Didukung oleh
Markets and Prices

Penurunan Dolar dan Kejatuhan Hasil: QCP Mengungkapkan Jalur Hidup Tersembunyi untuk Aset Risiko yang Terpuruk

Artikel ini diterbitkan lebih dari sebulan yang lalu. Beberapa informasi mungkin sudah tidak terkini.

QCP Capital menyoroti pembalikan tajam dalam optimisme pasar pasca pemilu seiring saham AS dan crypto menghadapi penjualan besar-besaran di tengah perubahan sentimen fiskal dan risiko.

DITULIS OLEH
BAGIKAN
Penurunan Dolar dan Kejatuhan Hasil: QCP Mengungkapkan Jalur Hidup Tersembunyi untuk Aset Risiko yang Terpuruk

Bitcoin Uji Level Dukungan Utama di Tengah Gejolak Pasar

QCP Capital melaporkan bahwa pasar saham AS memperpanjang penurunan setelah pernyataan terbaru mantan Presiden Donald Trump, dengan S&P 500 dan Nasdaq turun masing-masing 2,7% dan 3,8%, menandai kerugian satu hari terbesar untuk saham teknologi “Magnificent 7” lebih dari $830 miliar.

Menurut QCP, sentimen bearish awal pekan melonjak ketika volume opsi put ekuitas AS mencapai tertinggi sejak 2020, dipicu oleh wawancara Trump dengan Fox News di mana dia meremehkan risiko resesi, menyebut potensi penurunan sebagai langkah korektif yang diperlukan.

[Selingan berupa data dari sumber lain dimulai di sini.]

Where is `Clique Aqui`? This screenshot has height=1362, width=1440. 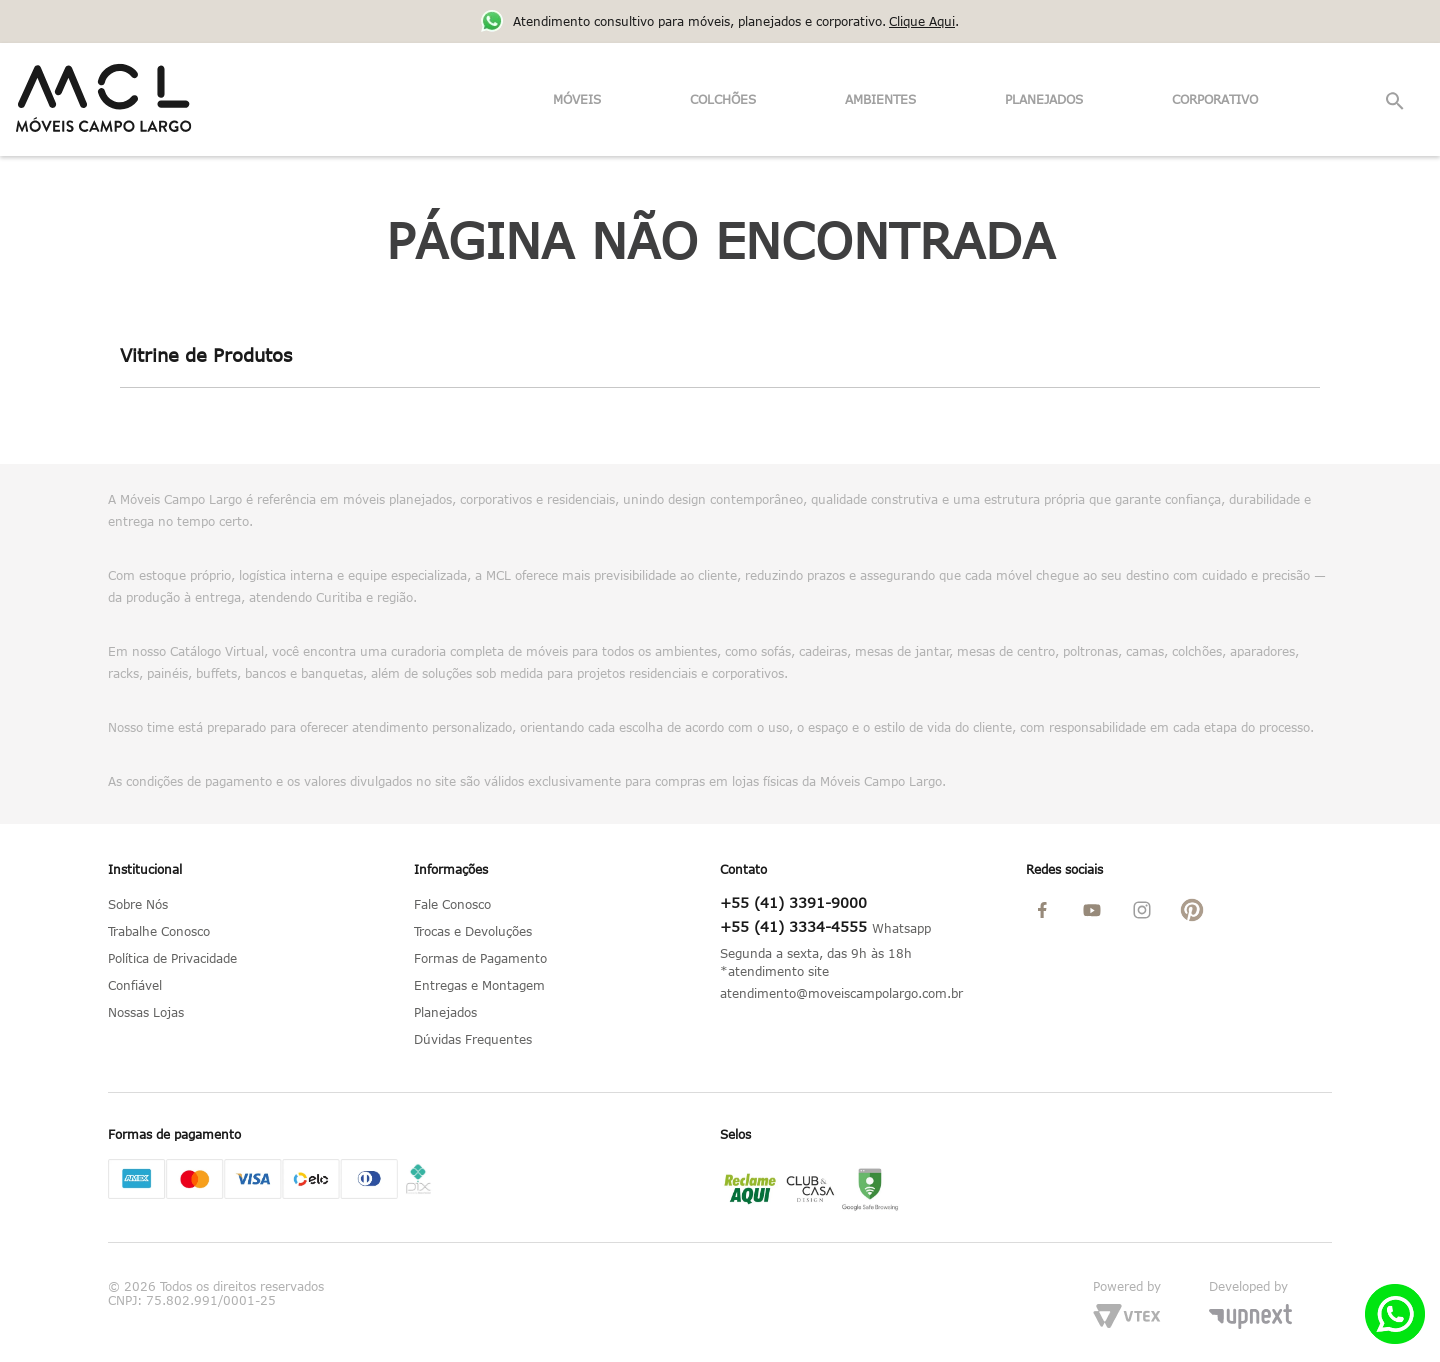 Clique Aqui is located at coordinates (922, 21).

Penurunan Dolar dan Penurunan Imbal Hasil: QCP Mengungkap Jalur Hidup Tersembunyi untuk Aset Berisiko yang Terkapar
BTC/USD via Bitstamp 1H chart on March 11, 2025.

QCP mencatat peran bitcoin sebagai “katup tekanan” untuk aset berisiko, dengan BTC sebentar jatuh di bawah $80,000 ketika investor mencari perlindungan put. Namun, perdagangan awal Asia mengungkapkan permintaan tak terduga untuk opsi call jangka panjang, menunjukkan bahwa pedagang mungkin mengambil posisi untuk rebound dari level dukungan $75,000 yang terlihat sebelum pemilu.

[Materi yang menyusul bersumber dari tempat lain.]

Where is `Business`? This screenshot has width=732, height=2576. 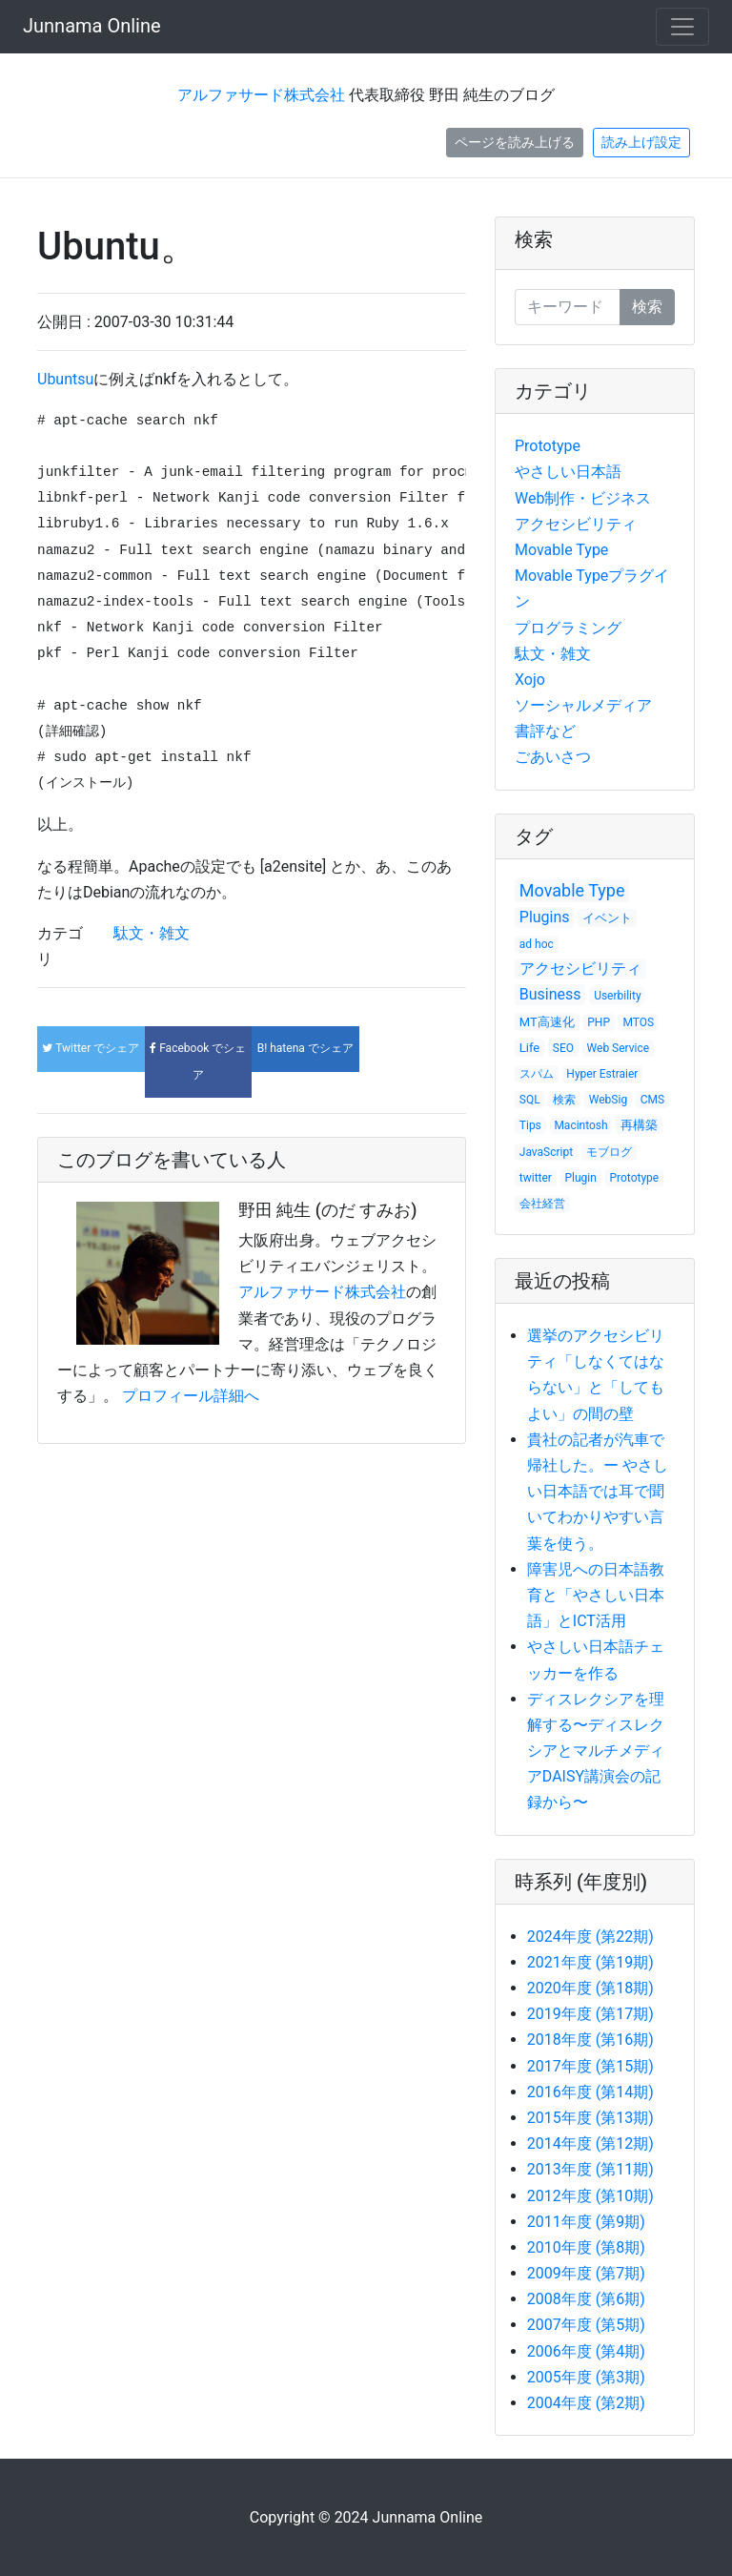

Perusahaan menekankan korelasi bitcoin yang terus berlanjut dengan tren aset risiko yang lebih luas. Meskipun terjadi gejolak ekuitas, QCP mengamati bahwa imbal hasil Treasury 10-tahun turun sekitar 60 basis poin, sementara dolar AS melemah—kombinasi yang secara historis positif untuk aset berisiko berdenominasi USD seperti ekuitas dan crypto.

Penurunan imbal hasil juga memperlunak biaya pinjaman untuk pemerintah AS, yang menghadapi kebutuhan refinancing yang signifikan. QCP menekankan kekhawatiran seputar pemotongan pajak yang diusulkan Trump dan kebijakan fiskal ekspansioner, yang dapat membebani proyeksi defisit. Namun, perusahaan mencatat bahwa tingkat imbal hasil saat ini memberikan bantuan fiskal sementara, menciptakan latar belakang yang kompleks bagi investor yang menavigasi risiko kebijakan dan volatilitas pasar.

Analisis QCP Capital melukiskan gambaran yang rumit: Sementara pergerakan langsung yang menghindari risiko mendominasi, kondisi makroekonomi yang berubah dan perkembangan kebijakan dapat mengkalibrasi ulang lintasan pasar dalam beberapa minggu mendatang.